« Et j’ai cru revivre les derniers moments de la vie de Lumumba. »
« […] Quand j’eus totalement repris mes esprits, j’ai vu que je me trouvais sur une petite butte ; je dominais ainsi le champ de bataille comme un général en campagne. Ce que je voyais n’était pas beau : des coups de feu ; des coups de crosse qui s’abattaient sur les hommes, les femmes, les enfants ; les hommes, les femmes, les enfants qui essayaient de fuir. J’étais révolté. Je me suis mis tout d’un coup à penser au coup de brodequin que j’avais reçu dans le postérieur : imaginez si je l’avais reçu par-devant, en plein dans mes bijoux de famille ! M’en serais-je relevé ? Alors la colère monta en moi et je devins furax. Pourquoi des hommes faisaient-ils souffrir d’autres hommes ? Pourquoi tapaient-ils sur ces femmes qu’ils ne connaissaient pas et qui ne leur avaient rien fait ? Ces gens qui ne voulaient que s’exprimer et qui ne voulaient que réclamer la liberté de papa ? Mais au fait, n’était-ce pas la démocratie que réclamaient ces gens ? Si je n’étais pas venu réclamer la liberté de papa, aurais-je reçu ce coup de pied qui aurait pu réduire en compote mes bijoux de famille ? Et soudain ce fut la révélation, l’illumination : nous combattions pour la liberté, nous combattions pour la démocratie. En vérité, ce coup de godasse au popotin m’avait fait comprendre le sens de la démocratie.

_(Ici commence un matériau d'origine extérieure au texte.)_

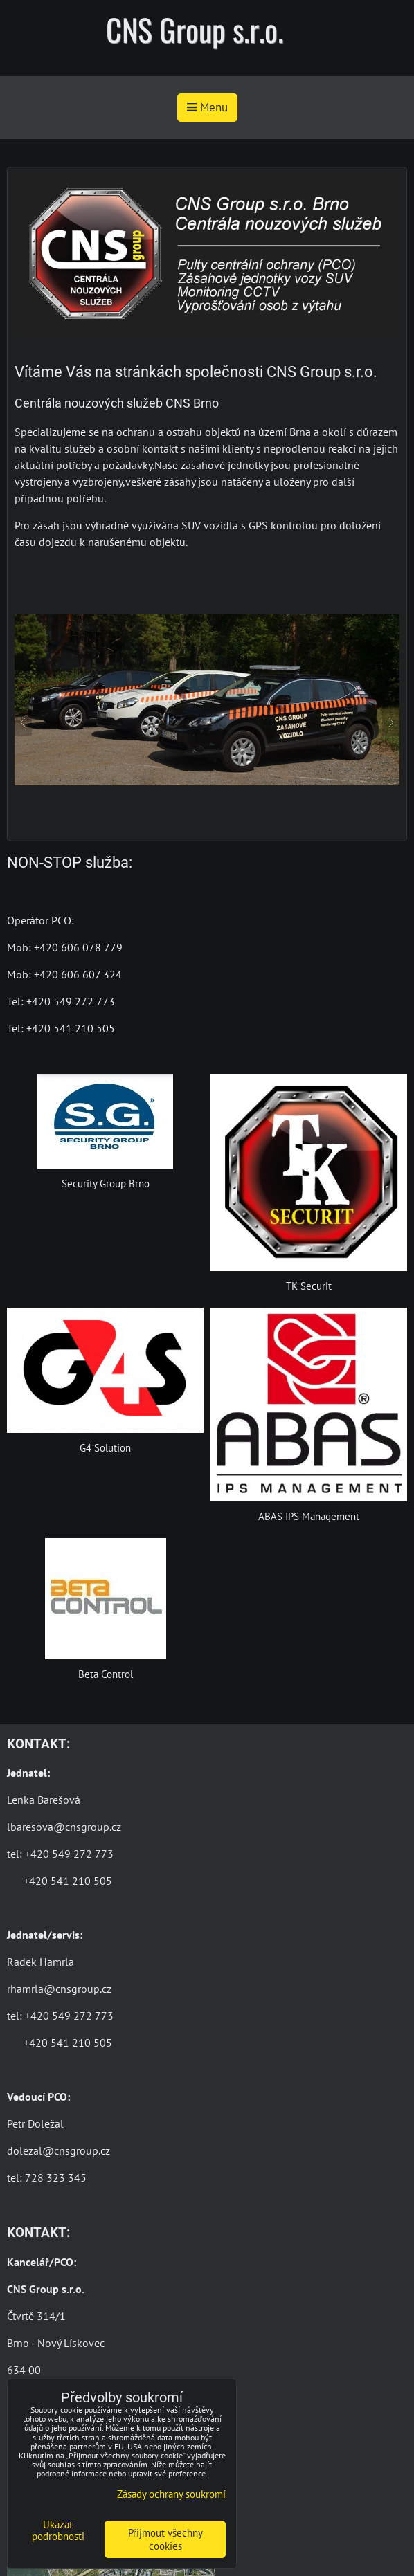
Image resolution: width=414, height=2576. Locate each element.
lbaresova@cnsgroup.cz (64, 1827)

Tout d’un coup, j’ai sursauté. J’ai d’abord aperçu un camion militaire non bâché sortir de l’enceinte de la prison pour s’arrêter devant un officier qui donnait des ordres. Immédiatement surgit une femme, éjectée de l’intérieur de l’enceinte, tel un diable à ressort. Je reconnus maman ! Elle s’est jetée sur la plate-forme arrière du véhicule, elle est brutalement repoussée, elle tombe. Mon sang ne fit qu’un tour et je me suis mis à dévaler la petite pente de la butte où je me trouvais. Je courais comme un dératé, ignorant le point de côté qui commençait à me faire mal. Pendant ce temps maman s’était relevée, s’était solidement accrochée à la carrosserie et criait, criait. Je n’ai pas tardé à comprendre pourquoi : papa était là, assis, encadré par des soldats qui se moquaient visiblement de lui, lui tiraient les cheveux, le battaient, lui forçaient une cigarette à travers les lèvres, lui qui ne fumait pas, ce qui n’allait pas sans le brûler. Dans ma course vers le camion j’ai hurlé : « Papa ! papa ! » J’étais presque arrivé lorsque le bahut démarra brutalement, entraînant maman sur plusieurs mètres avant que celle-ci ne lâche prise. Aïe ! Heureusement qu’elle avait solidement attaché son pagne comme les femmes qui se préparent à aller à une bagarre, sinon elle se serait retrouvée sans rien sur elle. Ma tête était comme une aiguille de boussole affolée, tant elle oscillait entre maman et papa. Finalement, avant de me précipiter vers maman, mon esprit grava une dernière vision fugitive de papa, papa attaché, papa humilié mais narquois et digne sous les coups et les injures, papa roulant dans un camion vers une destination inconnue… Et j’ai cru revivre les derniers moments de la vie de Lumumba dont nous avions visionné la cassette deux ou trois fois sous l’insistance de papa qui nous répétait chaque fois qu’il fallait que notre génération connaisse l’histoire de l’Afrique. Lumumba, un combattant de la liberté du temps de grand-père, Lumumba, livré à ses assassins par Mobutu, Lumumba battu, torturé, humilié, Lumumba dans un camion roulant vers sa mort au Katanga. Lumumba ! Papa ! […] »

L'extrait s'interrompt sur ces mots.